The current in-memory implementation is fine, however it's not concurrency-ready. The service may receive many requests simultaneously that may potentially raise data races.

To mitigate this type of issue, it's best to swap the regular map[string]entity.Coupon type with a sync.Map type.

entities: separate declarations and repeated declarations

There is no reason for entities to be grouped all in the same package, instead of being split in different locations of the codebase. Also, Cupons, for instance, is (almost) repeated.

This is a placeholder issue to move the entities to a top-level folder in the internal folder.

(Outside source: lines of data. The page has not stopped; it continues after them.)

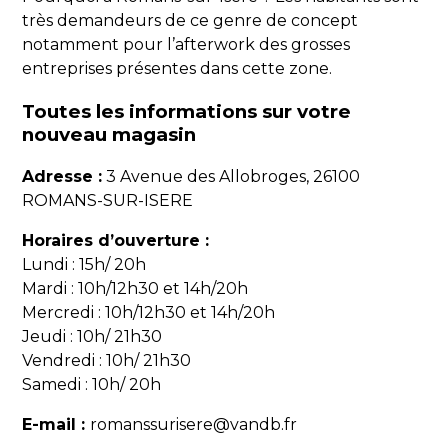
très demandeurs de ce genre de concept
notamment pour l’afterwork des grosses
entreprises présentes dans cette zone.
Toutes les informations sur votre
nouveau magasin
Adresse :
3 Avenue des Allobroges, 26100
ROMANS-SUR-ISERE
Horaires d’ouverture :
Lundi : 15h/ 20h
Mardi : 10h/12h30 et 14h/20h
Mercredi : 10h/12h30 et 14h/20h
Jeudi : 10h/ 21h30
Vendredi : 10h/ 21h30
Samedi : 10h/ 20h
E-mail :
romanssurisere@vandb.fr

internal/api: Apply endpoint improvements

  • As covered in #6, the request-specific objects can be declared within the HTTP endpoint methods. In this case, the ApplicationRequest type can be declared within the function body.
  • When the request errors, the client does not get a response. An appropriate response message and status code should be included before the returns

internal/service: CreateCoupon method improvements

  • Function signature is returning an any type when an error type was meant
  • Creating the coupon would be easier and more readable if the internal/coupon package contained a New function for it too. Optionally this function could do the necessary validation for its elements, or it could be done in this service method.
  • Returned error should be more descriptive (return fmt.Errorf("%w: coupon creation failed", err)

internal/config: Config improvements

  • brumhard/alligotor is a dependency that is being used to load the server configuration (host and port) for the application; however there is no explanation or reason for using it. Fetching these configuration values could be done in a simpler manner using standard library tools (os.Getenv() / flags.Parse()) considering the surface area of the configuration (literally two elements)
  • Config is nesting a struct, however that struct is its only element. It should be best to simply work with the api.Config object directly, in this case.
  • The New function assumes a successful execution by not returning an error, but in this case it could potentially raise one. It should be best to either:
    • A) initialize a Config with defaults that are overwritten with user's input
    • B) (less pretty) returning a Config and an error
  • Taking into account that this config is solely setting HTTP server values, it should be kept in the internal/api directory It's best to keep the config in its own package, in this case under cmd

cmd/coupon_service: Main file improvements

  • The package-scoped variable declarations are not being used anywhere beyond the main function. They would be better scoped within the main function.
  • API is being initialized under the variable with name ๆœฌ. Beyond the readability hiccup it causes, it could also raise other potential issues. It would be best to keep the variable names simple and in ASCII characters, considering that the entire code-base is also in English
  • Closing the server after one year is not exactly the best approach to running a web app. It would be best to leave the service running:
    • indefinitely (capturing a signal terminate / interrupt to gracefully stop the server)
    • stop at a certain time / date reference (in case of an event).
    • having a configuration delimiting this duration, if set

entities: HTTP objects should not be declared as entities

HTTP objects like ApplicationRequest and CouponRequest should be declared on the transport layer where they are used, and not declared as an entity (as positioned in issue #4).

Ideally, these objects are declared within the function that uses them (if possible) to have the most reduced and isolated scope possible. These objects are exclusively used in the lifetime of a request, within the transport layer.